Existir para decir que solo Cristo salva, que Cristo basta, es una exaltación de lo humano. La vida monástica está llamada a testimoniar solo esto, a comprobar que todo es verdad ahora, que es posible una vida nueva ahora, como anticipo de una vida definitiva que ya empezó con la Resurrección de Cristo.
“¿Quieres venir conmigo?”. Esta fue la invitación con que el Señor entró en nuestra vida. Es una pregunta que no te deja escapatoria, una cita que no te puedes perder, donde todo nuestro yo se ve aferrado y llevado de la mano por Él, dentro del gran Misterio del Ser.
Nuestro “sí” se apoya desde entonces por completo en esta iniciativa Suya que nos guía y, con el tiempo, nos enseña a abandonarnos a Cristo y a amar como Él nos ha amado. Es un ofrecimiento total de nosotros mismos, para que Él disponga de nosotros como mejor le parezca. Superados por todas partes por Su venida, se trata de sumergir nuestro corazón en el Misterio con los ojos cerrados, con la máxima confianza y sencillez, tal como somos, pobres y pecadores, alegres por la utilidad que tiene incluso nuestra nada cuando está en manos de Dios. Y todo esto expresado en el silencio, sin necesidad de palabras ni explicaciones, porque ya está todo preñado de respuesta, colmado por un don que solo debe ser acogido. El que ha sido llamado sabe hasta qué punto Su ofrecimiento supera al nuestro.

El refectorio (© Monastero Cascinazza)

En el corazón de la Iglesia
La vida monástica no es por tanto un método particular para seguir a Cristo, sino que en el cuerpo de la Iglesia representa un signo paradigmático de esa entrega total a Cristo que es propia de todo bautizado. La comunidad cristiana –nos decía don Giussani– no siente nostalgia de “esta vida”, siente nostalgia de la manifestación de Cristo (cf. L. Giussani, Una dimora per l’uomo). Por ello, en el monasterio, la conversión a Cristo se convierte en un proyecto radical y totalizador. Eso significa que la oración, el trabajo y cualquier aspecto de la realidad expresan y dilatan la conciencia de que todo cobre vida dentro del cuerpo de Cristo. Este trabajo de asunción de la realidad según su verdadero significado exige una educación continua en la comunidad, que san Benito llama «escuela donde se aprende a servir al Señor». De hecho, a medida que nos adentramos en la fe y en la conversión, nos asociamos al sufrimiento de la pasión de Cristo, y el corazón se dilata dentro de un designio positivo para la existencia.
Aquí, entre estas cuatro paredes, donde Cristo ha plantado realmente Su cruz en nosotros, en este lugar que es Suyo, existe realmente la posibilidad, a través de este camino de obediencia, de morir para nosotros mismos y renacer a un amor verdadero. Hay que aceptar la muerte de nuestra propia medida para que la medida más grande de Otro se afirme en nosotros. Este es un renacer que nos permite descubrirnos hermanos, más allá de la carne y de la sangre. Por eso estamos llamados a dejarnos moldear por el Padre, a conformarnos a Su voluntad para expresar los rasgos auténticos del Hijo. De hecho, el nuevo “yo” germina en la cruz de Cristo cuando esta es abrazada y acogida. Aquí es donde tiene lugar el nuevo nacimiento: Vivo, pero no soy yo el que vive, es Cristo quien vive en mí (Gal 2,20).

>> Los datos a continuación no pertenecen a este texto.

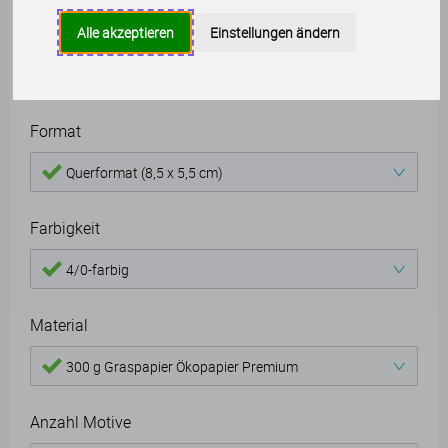
Alle akzeptieren
Einstellungen ändern
Produkteigenschaften
Format
Querformat (8,5 x 5,5 cm)
Farbigkeit
4/0-farbig
Material
300 g Graspapier Ökopapier Premium
Anzahl Motive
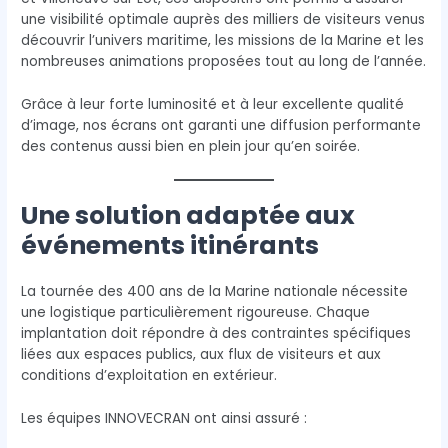
une visibilité optimale auprès des milliers de visiteurs venus
découvrir l’univers maritime, les missions de la Marine et les
nombreuses animations proposées tout au long de l’année.
Grâce à leur forte luminosité et à leur excellente qualité
d’image, nos écrans ont garanti une diffusion performante
des contenus aussi bien en plein jour qu’en soirée.
Une solution adaptée aux
événements itinérants
La tournée des 400 ans de la Marine nationale nécessite
une logistique particulièrement rigoureuse. Chaque
implantation doit répondre à des contraintes spécifiques
liées aux espaces publics, aux flux de visiteurs et aux
conditions d’exploitation en extérieur.
Les équipes INNOVECRAN ont ainsi assuré :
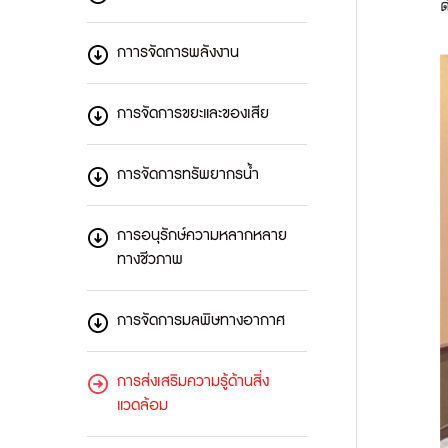
กาารจัดการพลังงาน
การจัดการขยะและของเสีย
การจัดการทรัพยากรน้ำ
การอนุรักษ์ความหลากหลาย
ทางชีวภาพ
การจัดการมลพิษทางอากาศ
การส่งเสริมความรู้ด้านสิ่ง
แวดล้อม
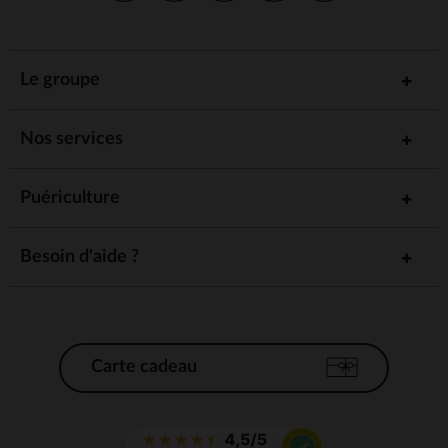
Le groupe
Nos services
Puériculture
Besoin d'aide ?
Carte cadeau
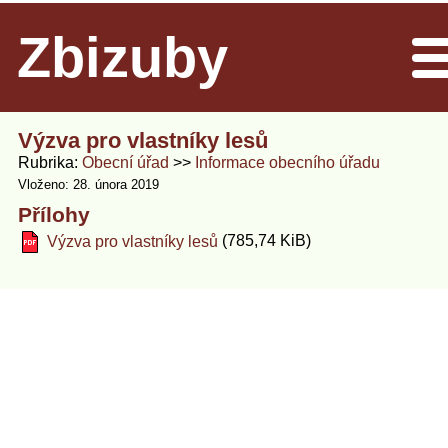
Zbizuby
Men
Výzva pro vlastníky lesů
Rubrika
Obecní úřad
Informace obecního úřadu
Vloženo: 28. února 2019
Přílohy
(785,74 KiB)
Výzva pro vlastníky lesů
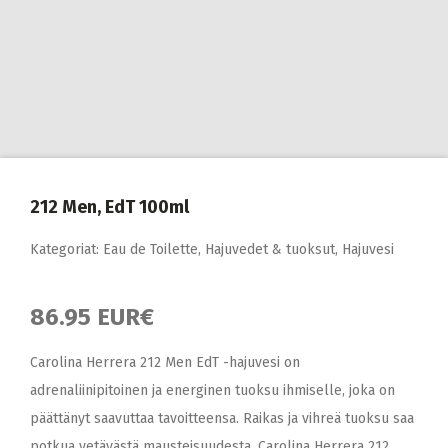
212 Men, EdT 100ml
Kategoriat:
Eau de Toilette
,
Hajuvedet & tuoksut
,
Hajuvesi
86.95 EUR€
Carolina Herrera 212 Men EdT -hajuvesi on
adrenaliinipitoinen ja energinen tuoksu ihmiselle, joka on
päättänyt saavuttaa tavoitteensa. Raikas ja vihreä tuoksu saa
potkua vetävästä mausteisuudesta. Carolina Herrera 212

EL VIDEO EN OCASIÓN DE LOS CINCUENTA AÑOS DE LA CASCINAZZA

La edificación del signo de la comunión
El 1° de mayo de 1990, cuando el arzobispo de Milán, Carlo Maria Martini –con el consentimiento de la Santa Sede– erigió nuestro monasterio en Priorato sui iuris de derecho diocesano, la Comunidad asumió su personalidad jurídica definitiva. Este hecho, en lugar de ser un punto de llegada, fue la ocasión de que cada uno pusiera en juego su propia libertad ante la vocación recibida, cada uno estaba llamado personalmente a ser responsable del incremento o extinción del carisma recibido gratuitamente. El objetivo por el que nació este monasterio, el sentido de su renovación, y por tanto la responsabilidad de cada uno, podemos hallarlos en las palabras de quien dio comienzo a esa experiencia monástica, el abad Bernardo Cignitti, cuando decía: Pensemos en una familia monástica benedictina sencillamente, donde sea evidente y visible en primer plano la comunidad como “signo de Cristo”, donde todos los hermanos estén al servicio de la caridad, donde la comunión fraterna sea una realidad que se vive, se sufre y se rehace nuevamente cada día.
Lo que se propone es la comunión como acontecimiento de Cristo, ya presente, en acto entre nosotros. Ciertamente, no es el fruto de una capacidad nuestra, lo que somos no es el resultado de lo que construimos, sino el reconocimiento de Alguien que nos ha sucedido y nos ha puesto juntos. La fe en Él es lo que nos re-construye continuamente mediante Su fidelidad y Su misericordia. Se trata por tanto de permanecer dentro de este método original de Otro que nos hace y nos genera para revivir hoy la misma experiencia del inicio. Por eso miramos al carisma del movimiento de CL, para vivir hoy con más potencia el carisma de san Benito. Esto sucederá en la medida en que estemos disponibles a sumergir todo nuestro rostro en el de Cristo, dentro de lo que Él nos indica, dentro de las circunstancias a través de las cuales nos pide que lo amemos ahora. Vivir el presente como designio de Dios significa no saber qué pasará mañana, pero saber que el mañana vendrá de nuestra obediencia de hoy. En este trabajo, el de ser leales con el signo de la vocación, es donde se nos permite descubrir una familiaridad impensable con el Misterio, una amistad y una unidad entre nosotros humanamente imposibles.
Lo que buscaba cada uno de nosotros es un Hecho presente que nos ha encontrado y reunido en este lugar para ser su Cuerpo visible en el mundo. Desde hace cincuenta años, cada mañana al despertar, esta compañía, con su mera existencia, nos trae el anuncio del Destino presente, dispuesto a entregarse a nosotros a pesar de todos nuestros errores. Una vez me dijo don Giussani: «Si no apuestas, no ganas nada». Entonces comprendí que nuestra pertenencia a Cristo nace del sacrificio de uno mismo que hace nacer al otro. Dentro de ese perdón que se acoge, caen las barreras entre nosotros. Surge así el milagro de un afecto capaz de abrazar al otro y de construir una casa que llega hasta los confines del mundo, eliminando toda extrañeza.